The subsystem coupling connection must be compatible with the exhaust gas cascade. The SRC recompression cycle works at high temperatures, but KC and ORC recover waste heat at lower temperatures, improving the thermal efficiency.
5. Materials and Methods: Modeling Verification
The values calculated using the integrated model employing ammonia as fuel, which was proposed in this study, and the corresponding values listed in the literature are presented in
Table 6. The estimated values are consistent with the data in the literature, and the discrepancy between the current data and the literature data is maintained within a tolerable range.
The proposed system has the potential to simultaneously supply power for the propulsion plant and other electric equipment, and provide hot water for the seafarers on board ships.

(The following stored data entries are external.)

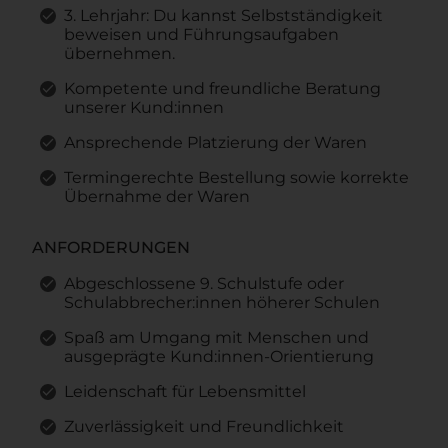
3. Lehrjahr: Du kannst Selbstständigkeit
beweisen und Führungsaufgaben
übernehmen.
Kompetente und freundliche Beratung
unserer Kund:innen
Ansprechende Platzierung der Waren
Termingerechte Bestellung sowie korrekte
Übernahme der Waren
ANFORDERUNGEN
Abgeschlossene 9. Schulstufe oder
Schulabbrecher:innen höherer Schulen
Spaß am Umgang mit Menschen und
ausgeprägte Kund:innen-Orientierung
Leidenschaft für Lebensmittel
Zuverlässigkeit und Freundlichkeit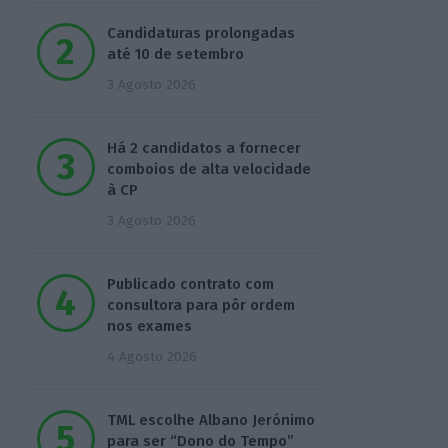
Candidaturas prolongadas
até 10 de setembro
3 Agosto 2026
Há 2 candidatos a fornecer
comboios de alta velocidade
à CP
3 Agosto 2026
Publicado contrato com
consultora para pôr ordem
nos exames
4 Agosto 2026
TML escolhe Albano Jerónimo
para ser “Dono do Tempo”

Since the subsystem is responsible for 26.59% of the total power production of the integrated system, its verification is critical. Unfortunately, there are no experimental installations of the SOFC–GT subsystem with direct ammonia injection accessible [
9]; however, there are experimentally validated models in the literature. Chitgar et al. [
32] reported a multigeneration system, SOFC–GT, that generated a total power of 4910.4 kW (0.07% difference) with energy and exergy efficiencies of 56.9% and 54.7%, respectively. The present model has relative errors of 3.5% and 2.6% for the SOFC–GT energy and exergy efficiencies, respectively. These error values demonstrate that the proposed model yields reasonable results.